İktidar tarafından şehrin çeşitli yerlerine astırılan, “3. Havalimanı sadece bir havalimanı değil bir tarihi eserdir” reklam panolarını hatırlatan Saygılı, “ Tarihi eser dedikleri tüm eserlerde, tüm yükselen yapı, bina, piramit ve saraylarda kanımız var; alın terimiz var” dedi.
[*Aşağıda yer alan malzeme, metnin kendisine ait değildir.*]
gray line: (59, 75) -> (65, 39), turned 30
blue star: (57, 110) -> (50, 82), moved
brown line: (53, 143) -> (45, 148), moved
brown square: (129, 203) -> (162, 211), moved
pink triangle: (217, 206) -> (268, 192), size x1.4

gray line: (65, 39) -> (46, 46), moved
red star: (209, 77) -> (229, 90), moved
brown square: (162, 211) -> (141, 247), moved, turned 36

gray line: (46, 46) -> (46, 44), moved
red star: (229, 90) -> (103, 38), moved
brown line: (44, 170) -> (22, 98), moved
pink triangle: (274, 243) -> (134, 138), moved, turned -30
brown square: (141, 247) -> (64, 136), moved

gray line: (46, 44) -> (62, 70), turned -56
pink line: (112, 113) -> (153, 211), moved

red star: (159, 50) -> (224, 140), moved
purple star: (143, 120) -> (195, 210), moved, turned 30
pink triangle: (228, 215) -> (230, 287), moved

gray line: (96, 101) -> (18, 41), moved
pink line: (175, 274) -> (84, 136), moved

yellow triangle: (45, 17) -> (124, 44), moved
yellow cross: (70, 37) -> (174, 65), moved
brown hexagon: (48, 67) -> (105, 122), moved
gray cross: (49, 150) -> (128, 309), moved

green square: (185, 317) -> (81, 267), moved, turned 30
3 Gün önce Havalimanı şantiyesinde işlenen iş cinayetinin İGA CEO’sunun “İşçiler haklı” açıklanmasının ardından meydana geldiğine dikkat çeken Saygılı, “Demek ki 3.Havalimanı’ndaki işçi arkadaşlarımızın isyanı haklıymış. Demek ki, işçilerin ölmemesi ve çalışma koşullarının düzeltilmesi için mücadele eden ve tutuklanan Dev-Yapı İş Sendikası Genel Başkanımız Özgür Karabulut haklıymış, İnşaat İşçileri Sendikası temsilcileri arkadaşlarımız haklıymış. Dolayısıyla biz tutsak sendika temsilcilerinin ve tüm işçilerin derhal serbest bırakılmasını ve iş cinayetine kurban giden işçi arkadaşımızın kimliğinin ve akıbetinin açıklanmasını istiyoruz” dedi.

 

"Şantiyelerde İş Cinayetleri Gizleniyor!

Bostancı Köroğlu İnşat konut şantiyesinde maaşlarını alamadıkları için 29 gündür eylemde olan işçilerden Ekmek ve Onur İşçi Derneği üyesi Taner Mutlu, çalıştığı bir şantiyede iş cinayetinin nasıl gizlenmeye çalışıldığını anlatarak başladı. Mutlu, “Bursa’da çalışırken bir arkadaşımız 18’inci katta düştü. Arkadaşımın paramparça cesedini topladığım için nezarette tutuldum. Üç gün sonra beni serbest bıraktılar ve dediler ki ‘bu bir intihardır’. Olaya intihar süsü verildi. Savcı altı saat gelmedi” dedi. İnşaat şantiyelerinde iş güvenliği olmadığını vurgulayan Mutlu, inşaat işçilerinin şu anda mafyatör sistemin esiri haline geldiğini söyledi. Sendikalara seslenen Mutlu, “İnşaat işçilerinin sesi sizinle çıkar siz var oldukça inşaat işçileri kendi haklarını savunur. İnşaat işçileri mafyatör sisteme esirdir şuanda. İnşaatlarda mafyatör sistem istemiyoruz. Her inşaatta bir mafya ve o mafyanın bir koruyucusu vardı. Bunu hepimiz biliyoruz. İnşaatlarda cinayet işleniyor. Mafya serbest bırakılıyor. Biz işçiler bu mafyatör sisteme boğun eğmeyeceğiz ” diye konuştu. 

 

"Yükselen Havalandırma Değil İşçilerin Mezarıdır!" 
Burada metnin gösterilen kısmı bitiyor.